My Experience working on the feature documentary about the march: Mic Check: Inside the nycmarch2dc/occupy the highway
Log Line (20 words max):
A chronicle of the first long distance march in the Occupy Movement shown through the multiple perspectives of the marchers.
Synopsis (50 words max):
On November 9, 2011 twenty-two OWS protestors left Zuccotti Park on a 230mile march to Washington, DC.
Mic Check is about a community formed by circumstance and reveals the camaraderie and struggle of group dynamics and decision-making through individual perspectives about the march, occupy, and why we need a revolution.
I am fully recovered now, besides being just plain exhausted, and I will continue. I went to Boston for three days (got back yesterday at 2am) to finish the film and compress it on a bigger machine since I had been doing all of the editing from my mac book pro, so I went to my former college, Massachusetts College of Art and Design and one of my old professors gave me a lot of help with the compression since the video is so big (we’re talking 127+gigs here in one compression). I noticed these errors and fixed them, due to a series of circumstances, I had to leave Boston before the second version had finished compressing. Down to the wire. Friday was the deadline and I started compressing the second version at 2:30am. My laptop managed to compress this first round, but got stuck on the second. I then sought out a friend with a pretty good machine for this second compression and then third compression/burning, but, wo is me, there was not enough time-the video still had three hours to go at 4pm and I had to make it to the Tribeca Film Festival office by 6pm.
Alas, I submitted the back ups because, personally, it was my goal, and also I wanted to make the attempt at least to get the film out to a broader audience that may have a lot of misconceptions about occupy and the march or may not have heard of the march, etc.

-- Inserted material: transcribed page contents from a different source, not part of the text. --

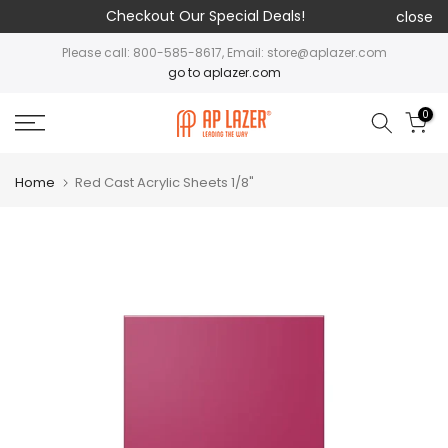
Checkout Our Special Deals!
close
Please call: 800-585-8617, Email: store@aplazer.com
go to aplazer.com
0
Home
Red Cast Acrylic Sheets 1/8"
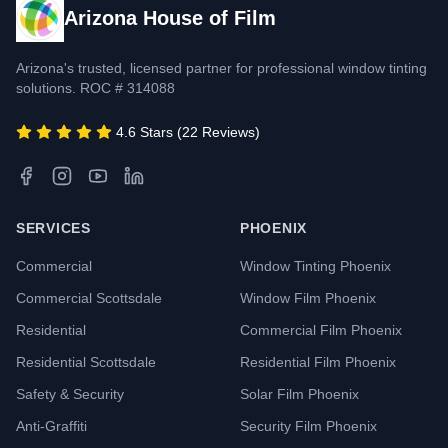
Arizona House of Film
Arizona's trusted, licensed partner for professional window tinting
solutions. ROC # 314088
4.6 Stars (22 Reviews)
SERVICES
PHOENIX
Commercial
Window Tinting Phoenix
Commercial Scottsdale
Window Film Phoenix
Residential
Commercial Film Phoenix
Residential Scottsdale
Residential Film Phoenix
Safety & Security
Solar Film Phoenix
Anti-Graffiti
Security Film Phoenix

So…I have to wait to find out if the film, which I decided to call Mic Check: Inside the nycmarch2dc/occupy the highway (in which I actually forgot the word ‘the’ in the title card-these things happen when you haven’t slept more than ten hours in four days) and if it miraculously gets in the festival or they give me an opportunity to fix a few things and give them another disk, I cannot widely distribute the documentary until after the festival in April. If they don’t accept it then I will be putting it up everywhere I can find for people to request. The distribution process is still an ongoing discussion so if anyone has any ideas please let me know. I’m broke so I would at least need to charge money for the dvd’s and shipping.
I apologize for rambling and I also want to personally apologize to citizen because I accidentally cut two great scenes with him during my sleep deprived moments. I still have yet to sleep since my two hour nap from 7am-9am, and the 20 hour editing days I’ve been pulling off for the last two weeks (well maybe 20 hours for the last week and more like 12-18 hours for the two weeks before that); and even though I was scared I made myself watch Mic Check from beginning to end tonight (this was the first time I was able to watch it all the way through because there was never an opportunity for m to take 2 hours ((the film is two hours)) to watch it since I was literally working on it the entire time) and I know this is the worse mistake to make; I watched it all in sections and saw how they connected and worked with the footage so much I basically memorized everything, however, I was still missing that critical step, though it was fun to sit back and watch and not stop every ten minutes into it to edit. Overall, I’m happy with it and I think it’s powerful, moving, and honest. When I figure out how to get it to the marchers and supporters I hope you all will be too. I, of course, would be sending the cleaner version.
Occupy. March. Make Films. Its time we own our media.